Rechtliche Beurteilung

Die außerordentliche Revision ist unzulässig.

1. Die Zulässigkeit des Rechtsmittels begründet der Revisionswerber damit, dass die über den Einzelfall hinausreichenden Fragen, ob und unter welchen Voraussetzungen auf die Geltendmachung von Ausschließungsgründen (schlüssig) von den anderen Gesellschaftern verzichtet werden könne und wie rasch bzw zeitnah Gesellschafter auf einen Ausschlussgrund reagieren müssten, nicht „abgeklärt“ seien.

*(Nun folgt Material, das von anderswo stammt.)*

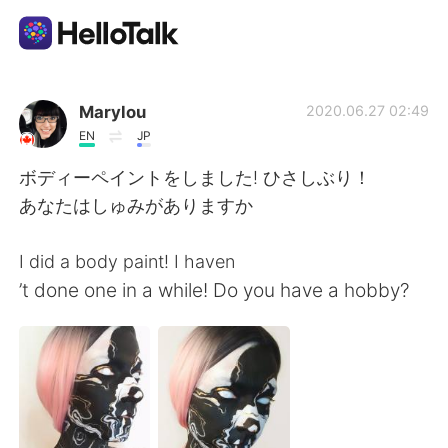
แอปแลกเปลี่ยนทางภาษา
Marylou
2020.06.27 02:49
EN
JP
AI Grammar Checker
ボディーペイントをしました! ひさしぶり！
あなたはしゅみがありますか
ไทย
I did a body paint! I haven
’t done one in a while! Do you have a hobby?
English
简体中文
繁體中文
Español
العربية
Français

2. Das Berufungsgericht ist ohnehin davon ausgegangen, dass die Ausschließungsklage unverzüglich einzubringen ist (vgl Jabornegg/Artmann in Jabornegg/Artmann , UGB² § 140 Rz 40; Leupold in U. Torggler , UGB² § 140 Rz 14). Nach der Rechtsprechung der beim Obersten Gerichtshof eingerichteten Obersten Rückstellungskommission können bei neuerlichem Auftreten eines Ausschließungsgrundes frühere, an sich schon verfristete Ausschließungsgründe mit berücksichtigt werden (ORK Rkv 177/51; Jabornegg/Artmann in Jabornegg/Artmann , UGB² § 140 Rz 40). Diese Rechtsprechung stellt der Revisionswerber nicht in Frage.

3.1. Nach der Rechtsprechung des Obersten Gerichtshof ist ein ausdrücklicher oder stillschweigender Verzicht auf das Ausschließungsrecht möglich (4 Ob 503/70; 7 Ob 675/89). Nach den Feststellungen der Vorinstanzen haben die Kläger nicht ausdrücklich auf einen Ausschließungsgrund verzichtet.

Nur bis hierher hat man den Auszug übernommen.